Kapulaga-Kandungan, Khasiat, Dan Cara Mengkonsumsinya

Post a Comment


Kapulaga-Kandungan, Khasiat, Dan Cara Mengkonsumsinya
image via pixabay

Apakah Anda pernah mendengar tentang Kapulaga? Kapulaga adalah jenis rempah - rempah yang dihasilkan dari berbagai macam jenis tanaman. Kapulaga dihasilkan dari biji tanaman seperti genera (genus) Elettaria dan Amomun. Tanaman penghasil kapulaga termasuk ke dalam famili Zingiberaceae (jahe-jahean).

Secara umum, Jenis Kapulaga yang paling banyak ditemui di Indonesia adalah Kapulaga Jawa (Amomum compactum) dan Kapulaga India atau disebut juga Kapulaga Sabrang (Elettaria cardamomum). Kapulaga Jawa memiliki bentuk bulat dan berwarna merah, sementara Kapulaga India memiliki warna hijau, dengan bentuk buahnya lonjong dan tekstur berserat. Selain itu, ada Kapulaga yang mirip dengan Kapulaga Jawa, tetapi memiliki warna kuning kelabu, dan orang - orang menyebutnya sebagai Kapulaga lokal.

Biji Kapulaga dari jenis Amomum ukurannya lebih besar dengan warna coklat kehitaman dan jenis Elettaria memiliki bentuk warnanya tidak sepekat kapulaga dari Amomum.

Kapulaga memiliki rasa yang kompleks. Antara rasa mint, pedas, dan herbal semua  semua bersatu, dan baunya  sangat harum. Oleh karena itu, maka Kapulaga banyak digunakan dalam segala macam hidangan.

Jika  Anda adalah salah seorang penyuka kuliner kari, gulai, atau soto, mungkin Anda akan menemukan rasa yang memiliki aroma sangat khas dan membuat masakan tersebut terasa lebih sedap. Itu merupakan sensasi yang disebabkan oleh kapulaga, yakni salah satu bumbu dari masakan tersebut. Kapulaga memang merupakan salah satu rempah (bumbu) untuk masakan, dan orang Inggris sering menyebutnya grains of paradise.
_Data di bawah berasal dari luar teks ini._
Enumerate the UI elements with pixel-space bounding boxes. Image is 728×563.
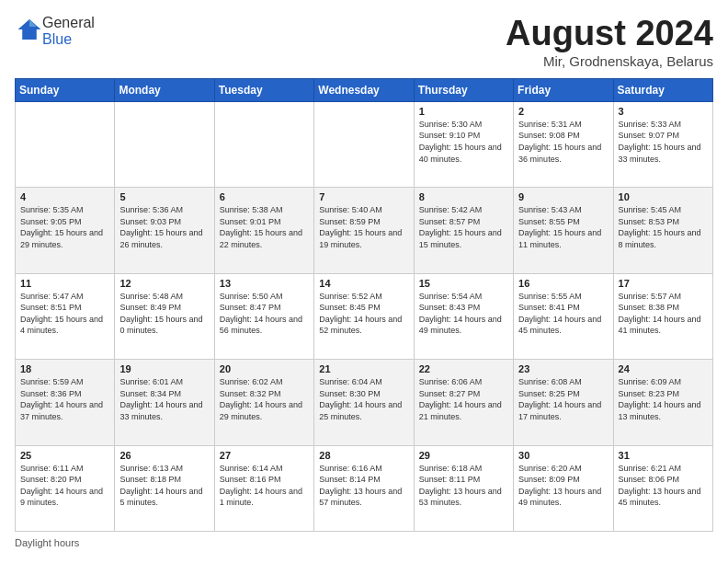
- day-number: 27: [220, 450, 309, 461]
- week-row-4: 25Sunrise: 6:11 AM Sunset: 8:20 PM Dayli…: [16, 445, 713, 531]
- calendar-cell: 19Sunrise: 6:01 AM Sunset: 8:34 PM Dayli…: [115, 360, 214, 445]
- day-number: 13: [220, 278, 309, 289]
- calendar-cell: 1Sunrise: 5:30 AM Sunset: 9:10 PM Daylig…: [414, 101, 513, 187]
- calendar-cell: [115, 101, 214, 187]
- day-info: Sunrise: 5:38 AM Sunset: 9:01 PM Dayligh…: [220, 204, 309, 250]
- day-info: Sunrise: 5:45 AM Sunset: 8:53 PM Dayligh…: [619, 204, 708, 250]
- day-number: 28: [319, 450, 408, 461]
- day-number: 30: [518, 450, 608, 461]
- calendar-cell: 14Sunrise: 5:52 AM Sunset: 8:45 PM Dayli…: [314, 273, 414, 359]
- day-number: 4: [20, 191, 109, 202]
- page: General Blue August 2024 Mir, Grodnenska…: [0, 0, 728, 563]
- calendar-cell: 6Sunrise: 5:38 AM Sunset: 9:01 PM Daylig…: [214, 188, 313, 273]
- calendar-cell: 8Sunrise: 5:42 AM Sunset: 8:57 PM Daylig…: [414, 188, 513, 273]
- day-info: Sunrise: 5:50 AM Sunset: 8:47 PM Dayligh…: [220, 291, 309, 337]
- day-info: Sunrise: 6:20 AM Sunset: 8:09 PM Dayligh…: [518, 463, 608, 509]
- calendar-cell: 17Sunrise: 5:57 AM Sunset: 8:38 PM Dayli…: [613, 273, 712, 359]
- day-number: 5: [119, 191, 209, 202]
- calendar-cell: 5Sunrise: 5:36 AM Sunset: 9:03 PM Daylig…: [115, 188, 214, 273]
- calendar-cell: 3Sunrise: 5:33 AM Sunset: 9:07 PM Daylig…: [613, 101, 712, 187]
- day-info: Sunrise: 5:54 AM Sunset: 8:43 PM Dayligh…: [419, 291, 508, 337]
- weekday-wednesday: Wednesday: [314, 78, 414, 101]
- calendar-cell: 26Sunrise: 6:13 AM Sunset: 8:18 PM Dayli…: [115, 445, 214, 531]
- day-info: Sunrise: 5:31 AM Sunset: 9:08 PM Dayligh…: [518, 119, 608, 165]
- day-number: 16: [518, 278, 608, 289]
- weekday-tuesday: Tuesday: [214, 78, 313, 101]
- calendar-cell: 30Sunrise: 6:20 AM Sunset: 8:09 PM Dayli…: [514, 445, 613, 531]
- logo-icon: [17, 17, 42, 42]
- day-number: 11: [20, 278, 109, 289]
- day-number: 2: [518, 106, 608, 117]
- day-number: 18: [20, 363, 109, 374]
- month-title: August 2024: [506, 15, 713, 53]
- week-row-3: 18Sunrise: 5:59 AM Sunset: 8:36 PM Dayli…: [16, 360, 713, 445]
- calendar-cell: 16Sunrise: 5:55 AM Sunset: 8:41 PM Dayli…: [514, 273, 613, 359]
- day-info: Sunrise: 6:11 AM Sunset: 8:20 PM Dayligh…: [20, 463, 109, 509]
- week-row-2: 11Sunrise: 5:47 AM Sunset: 8:51 PM Dayli…: [16, 273, 713, 359]
- day-info: Sunrise: 5:40 AM Sunset: 8:59 PM Dayligh…: [319, 204, 408, 250]
- calendar-cell: 27Sunrise: 6:14 AM Sunset: 8:16 PM Dayli…: [214, 445, 313, 531]
- weekday-saturday: Saturday: [613, 78, 712, 101]
- weekday-sunday: Sunday: [16, 78, 115, 101]
- calendar-cell: [314, 101, 414, 187]
- calendar-cell: 7Sunrise: 5:40 AM Sunset: 8:59 PM Daylig…: [314, 188, 414, 273]
- calendar-cell: 28Sunrise: 6:16 AM Sunset: 8:14 PM Dayli…: [314, 445, 414, 531]
- day-number: 12: [119, 278, 209, 289]
- calendar-cell: 4Sunrise: 5:35 AM Sunset: 9:05 PM Daylig…: [16, 188, 115, 273]
- header: General Blue August 2024 Mir, Grodnenska…: [15, 15, 713, 69]
- title-block: August 2024 Mir, Grodnenskaya, Belarus: [506, 15, 713, 69]
- day-number: 1: [419, 106, 508, 117]
- day-number: 14: [319, 278, 408, 289]
- day-number: 23: [518, 363, 608, 374]
- day-number: 3: [619, 106, 708, 117]
- footer: Daylight hours: [15, 537, 713, 548]
- calendar-cell: 23Sunrise: 6:08 AM Sunset: 8:25 PM Dayli…: [514, 360, 613, 445]
- day-number: 21: [319, 363, 408, 374]
- logo-text: General Blue: [42, 15, 95, 48]
- day-number: 25: [20, 450, 109, 461]
- day-number: 19: [119, 363, 209, 374]
- calendar-cell: 29Sunrise: 6:18 AM Sunset: 8:11 PM Dayli…: [414, 445, 513, 531]
- day-number: 17: [619, 278, 708, 289]
- calendar-cell: 24Sunrise: 6:09 AM Sunset: 8:23 PM Dayli…: [613, 360, 712, 445]
- calendar-cell: 13Sunrise: 5:50 AM Sunset: 8:47 PM Dayli…: [214, 273, 313, 359]
- weekday-header-row: SundayMondayTuesdayWednesdayThursdayFrid…: [16, 78, 713, 101]
- day-number: 26: [119, 450, 209, 461]
- footer-label: Daylight hours: [15, 537, 79, 548]
- calendar-cell: 11Sunrise: 5:47 AM Sunset: 8:51 PM Dayli…: [16, 273, 115, 359]
- day-info: Sunrise: 5:42 AM Sunset: 8:57 PM Dayligh…: [419, 204, 508, 250]
- day-info: Sunrise: 5:36 AM Sunset: 9:03 PM Dayligh…: [119, 204, 209, 250]
- logo: General Blue: [15, 15, 95, 48]
- calendar-cell: 20Sunrise: 6:02 AM Sunset: 8:32 PM Dayli…: [214, 360, 313, 445]
- day-number: 6: [220, 191, 309, 202]
- week-row-1: 4Sunrise: 5:35 AM Sunset: 9:05 PM Daylig…: [16, 188, 713, 273]
- day-info: Sunrise: 6:06 AM Sunset: 8:27 PM Dayligh…: [419, 376, 508, 422]
- day-info: Sunrise: 5:48 AM Sunset: 8:49 PM Dayligh…: [119, 291, 209, 337]
- day-info: Sunrise: 5:59 AM Sunset: 8:36 PM Dayligh…: [20, 376, 109, 422]
- logo-general: General: [42, 15, 95, 30]
- day-info: Sunrise: 6:21 AM Sunset: 8:06 PM Dayligh…: [619, 463, 708, 509]
- day-info: Sunrise: 5:35 AM Sunset: 9:05 PM Dayligh…: [20, 204, 109, 250]
- day-info: Sunrise: 6:02 AM Sunset: 8:32 PM Dayligh…: [220, 376, 309, 422]
- day-number: 7: [319, 191, 408, 202]
- calendar-cell: 9Sunrise: 5:43 AM Sunset: 8:55 PM Daylig…: [514, 188, 613, 273]
- day-info: Sunrise: 6:08 AM Sunset: 8:25 PM Dayligh…: [518, 376, 608, 422]
- weekday-friday: Friday: [514, 78, 613, 101]
- day-number: 24: [619, 363, 708, 374]
- day-info: Sunrise: 5:33 AM Sunset: 9:07 PM Dayligh…: [619, 119, 708, 165]
- day-number: 15: [419, 278, 508, 289]
- calendar-cell: 21Sunrise: 6:04 AM Sunset: 8:30 PM Dayli…: [314, 360, 414, 445]
- weekday-monday: Monday: [115, 78, 214, 101]
- calendar-cell: 31Sunrise: 6:21 AM Sunset: 8:06 PM Dayli…: [613, 445, 712, 531]
- day-number: 29: [419, 450, 508, 461]
- week-row-0: 1Sunrise: 5:30 AM Sunset: 9:10 PM Daylig…: [16, 101, 713, 187]
- calendar-cell: 12Sunrise: 5:48 AM Sunset: 8:49 PM Dayli…: [115, 273, 214, 359]
- day-info: Sunrise: 5:57 AM Sunset: 8:38 PM Dayligh…: [619, 291, 708, 337]
- calendar-cell: 15Sunrise: 5:54 AM Sunset: 8:43 PM Dayli…: [414, 273, 513, 359]
- day-number: 31: [619, 450, 708, 461]
- calendar-cell: 10Sunrise: 5:45 AM Sunset: 8:53 PM Dayli…: [613, 188, 712, 273]
- day-number: 22: [419, 363, 508, 374]
- weekday-thursday: Thursday: [414, 78, 513, 101]
- day-info: Sunrise: 5:52 AM Sunset: 8:45 PM Dayligh…: [319, 291, 408, 337]
- day-info: Sunrise: 5:43 AM Sunset: 8:55 PM Dayligh…: [518, 204, 608, 250]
Selain sebagai bumbu masakan, Kapulaga jika sudah kering dapat dimanfaatkan sebagai bahan jamu, atau diambil minyak atsirinya sebagai bahan penyedap atau pengharum makanan dan minuman. Selain itu kapulaga juga di gunakan dalam dunia pengobatan, khususnya obat herbal.

Dari manakah bau harum Kapulaga berasal? Aroma harum itu, berasal dari kandungan minyak atsiri yang terkandung didalamnya. Minyak atsiri merupakan kombinasi dari berbagai macam yang membentuk aroma khas, antara lain borneol yang berbau seperti  kamper , alfa-terpinilasetat yang harum seperti bau jeruk pettigrain, limonen yang juga harum seperti bau jeruk keprok, alfa terpinen yang harum seperti jeruk sitrun cineol, yang sedap agak pedas menghangatkan seperti minyak kayu putih.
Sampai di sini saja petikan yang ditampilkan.